Changer d’agriculture n’est-il pas l’acte primordial de l’éclosion d’une nouvelle civilisation ? Tout l’intérêt de l’ouvrage de Jacques Caplat est résumé dans cette phrase de conclusion. « Changeons d’agriculture – Réussir la transition ». Parce que les sources d’énergie fossiles s’épuisent, que nos activités polluent toujours plus l’environnement, tandis que le chômage croît et que le changement climatique menace notre survie, il nous faut changer de paradigme. Ce changement, qui ne sera certes pas brutal, mais progressif, doit commencer maintenant : c’est ce qu’on appelle la transition, ici agricole.
Après « L’agriculture biologique pour nourrir l’humanité » (Actes Sud, 2012) et suite à l’intérêt et aux questions qu’il a suscités, Jacques Caplat insiste ici davantage sur les questions pratiques posées par une évolution de l’agriculture française.
Comment en est-on arrivé à généraliser l’agriculture conventionnelle en Europe et aux Etats-Unis ? Pourquoi est-elle, aujourd’hui, un non-sens économique, social et environnemental ? L’auteur explore, avec précision, l’histoire de l’agriculture conventionnelle et les raisons pour lesquelles il va falloir évoluer vers autre chose : l’agriculture biologique, au sens de ses fondateurs d’il y a près d’un siècle. C’est-à-dire non pas une simple agriculture conventionnelle sans pesticides, comme le permet malheureusement le règlement bio européen actuel, mais un changement total de pratiques agronomiques et sociales. Jacques Caplat détaille les étapes de cette transition, sans jamais juger les agriculteurs conventionnels.

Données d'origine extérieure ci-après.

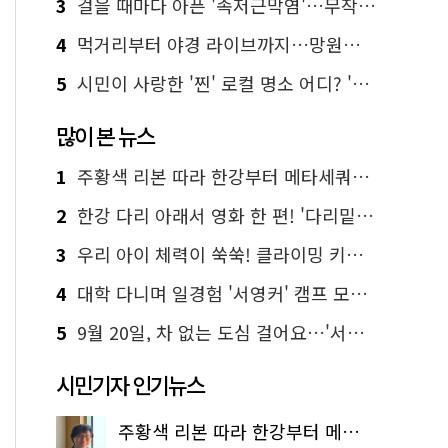
3
걸을 때마다 아픈 '족저근막염'…무작정 참지 말고 '이것' 해보세요!
4
먹거리부터 야경 라이브까지…망원한강공원 알짜 코스
5
시민이 사랑한 '찐' 로컬 명소 어디? '서울에디션25' 추천 코스
많이 본 뉴스
1
주황색 리본 따라 한강부터 메타세쿼이아 숲길까지…서울둘레길 15코스
2
한강 다리 아래서 영화 한 편! '다리밑 영화관' 무료 상영
3
우리 아이 체력이 쑥쑥! 클라이밍 키즈카페·어린이 체력장
4
대학 다니며 일경험 '서영커' 캠프 모집…전액 무료
5
9월 20일, 차 없는 도심 걸어요…'서울 걷자 페스티벌' 선착순 5천명
시민기자 인기뉴스
주황색 리본 따라 한강부터 메타세쿼이아 숲길까지…서울둘레길 15코스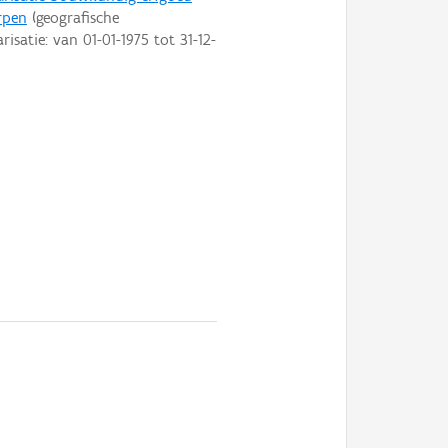
rpen
(geografische
arisatie: van
01-01-1975
tot
31-12-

Quant au rôle du consommateur ? Suffit-il qu’il y ait plus de demande de consommateurs en bio pour que tous les paysans se convertissent en bio ? Non évidemment, l’auteur est clair là-dessus. « La simple consommation ne suffit pas à orienter le changement ! […] L’existence d’une « demande » est une condition nécessaire, mais non suffisante. Si les agriculteurs ne sont pas informés sur les réalités techniques et économiques de l’agriculture biologique, si elles ne leur est pas présentée comme une démarche d’avenir (en particulier si les institutions leur prétendent, à tort, qu’elle ne peut pas nourrir le monde), s’ils ne sont pas accompagnés et incités, ils n’évolueront pas, ou trop lentement. Les citoyens doivent donc aller au-delà de l’acte de consommation, ils doivent soutenir tous les micro-changements qui facilitent la transition chez les agriculteurs ». D’où l’importance, l’auteur le souligne, des AMAP et Jardins de Cocagne, comme geste politique et non uniquement consumériste.

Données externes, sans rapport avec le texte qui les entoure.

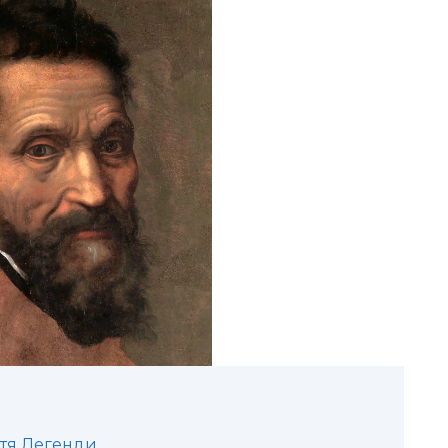
ття Легенди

Destiné au grand public aussi bien qu’aux agriculteurs, ce livre démontre qu’une autre agriculture est possible, étudie les conditions d’une transition pragmatique et ouvre des pistes pour l’action. Avec clarté et précision, il donne les clefs pour réconcilier agriculture, environnement et société. A lire !
Plus d’informations sur le blog de Jacques Caplat, notamment une petite vidéo qui donne un avant-goût du livre, les dernières interviews de l’auteur ainsi que le calendrier de ses interventions et conférences à venir :www.changeonsdagriculture.fr
Jacques Caplat est agronome et ethnologue. Fils de paysan, il a été conseiller agricole en chanmbre d’agriculture puis animateur à la fédération nationale d’agriculture biologique. Il a notamment participé à la création du réseau Semences Paysannes et s’est impliqué dans des actions de développement dans les pays du Sud. Il est l’auteur de nombreux rapports et conférences sur l’agriculture biologique, ainsi que du livre L’agriculture biologique pour nourrir l’humanité –démonstration, chez Actes Sud (2012).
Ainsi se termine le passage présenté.